Every line from the one with "Asbót Kristóf" up to and including the one with "PAPAS A LA FRANCESA" is to be output exactly as it appears below; pictures are not.

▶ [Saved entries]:
--- START ---
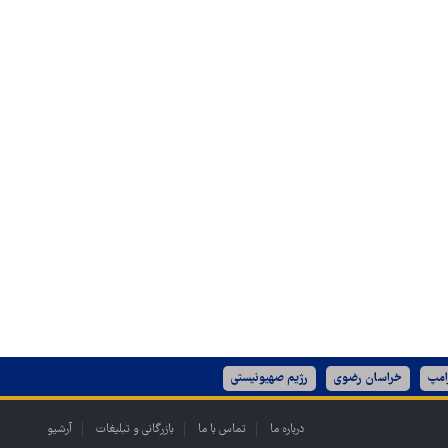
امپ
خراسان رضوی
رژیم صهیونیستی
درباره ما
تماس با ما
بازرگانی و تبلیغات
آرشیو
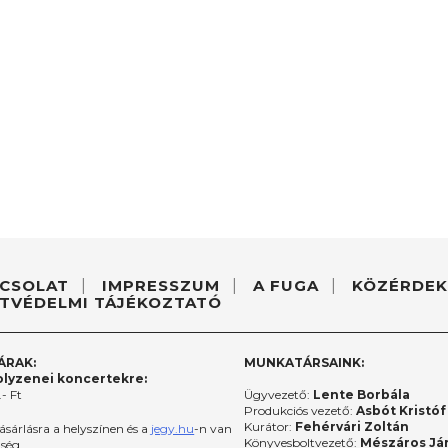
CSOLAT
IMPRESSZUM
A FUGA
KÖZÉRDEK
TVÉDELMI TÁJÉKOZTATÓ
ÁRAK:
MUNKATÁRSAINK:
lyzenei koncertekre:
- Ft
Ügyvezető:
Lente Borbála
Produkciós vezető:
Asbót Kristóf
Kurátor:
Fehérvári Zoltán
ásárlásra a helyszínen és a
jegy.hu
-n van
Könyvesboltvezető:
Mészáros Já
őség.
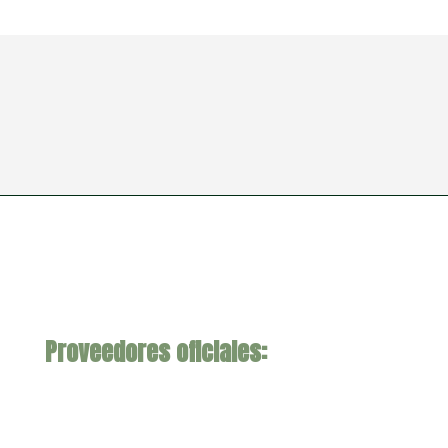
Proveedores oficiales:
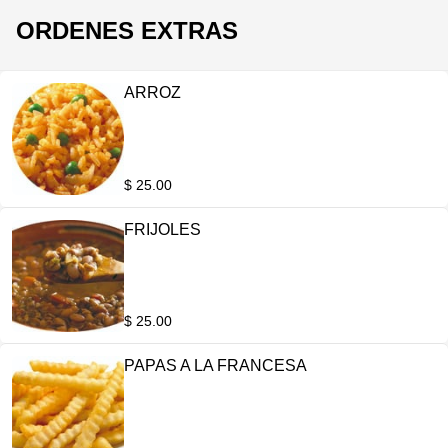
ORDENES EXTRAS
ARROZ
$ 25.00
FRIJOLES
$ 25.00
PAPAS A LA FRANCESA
--- END ---
--- START ---
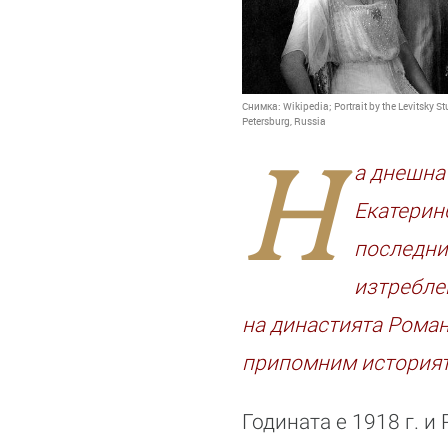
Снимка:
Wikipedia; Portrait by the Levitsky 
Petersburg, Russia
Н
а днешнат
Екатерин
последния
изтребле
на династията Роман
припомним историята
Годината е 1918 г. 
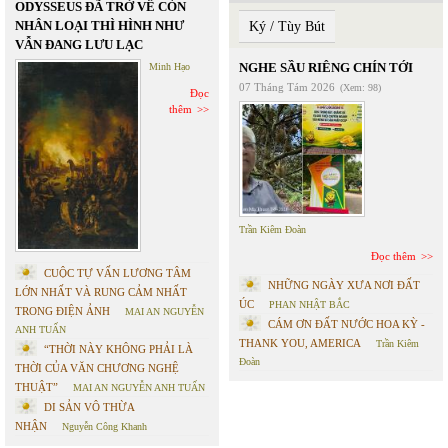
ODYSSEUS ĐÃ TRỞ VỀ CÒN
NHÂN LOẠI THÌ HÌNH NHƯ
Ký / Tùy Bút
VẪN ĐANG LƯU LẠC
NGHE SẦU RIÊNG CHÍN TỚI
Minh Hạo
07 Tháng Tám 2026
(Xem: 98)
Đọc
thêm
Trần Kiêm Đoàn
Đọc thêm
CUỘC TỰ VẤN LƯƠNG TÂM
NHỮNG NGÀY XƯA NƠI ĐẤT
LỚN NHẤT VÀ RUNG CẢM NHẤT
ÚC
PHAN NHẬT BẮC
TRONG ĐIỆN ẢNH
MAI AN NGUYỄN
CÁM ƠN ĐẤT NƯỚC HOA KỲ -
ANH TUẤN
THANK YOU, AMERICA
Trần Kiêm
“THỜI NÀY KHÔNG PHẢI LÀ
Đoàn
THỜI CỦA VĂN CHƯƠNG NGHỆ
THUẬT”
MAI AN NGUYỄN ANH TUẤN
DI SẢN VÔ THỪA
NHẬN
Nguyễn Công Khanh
--- END ---
--- START ---
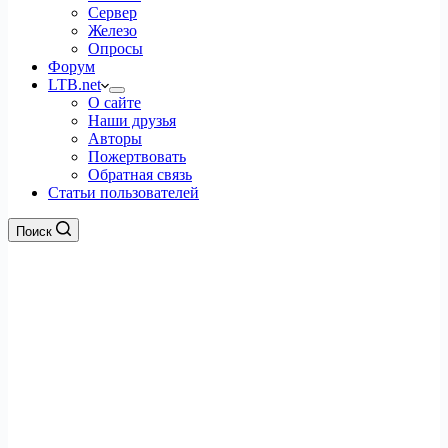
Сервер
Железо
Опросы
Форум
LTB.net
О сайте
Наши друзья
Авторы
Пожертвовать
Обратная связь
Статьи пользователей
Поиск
--- END ---
▶ [Finished exercise]:
Asbót Kristóf
Kurátor:
Fehérvári Zoltán
ásárlásra a helyszínen és a
jegy.hu
-n van
Könyvesboltvezető:
Mészáros Já
őség.
Proveedores oficiales:
ORDENES EXTRAS
ARROZ
$ 25.00
FRIJOLES
$ 25.00
PAPAS A LA FRANCESA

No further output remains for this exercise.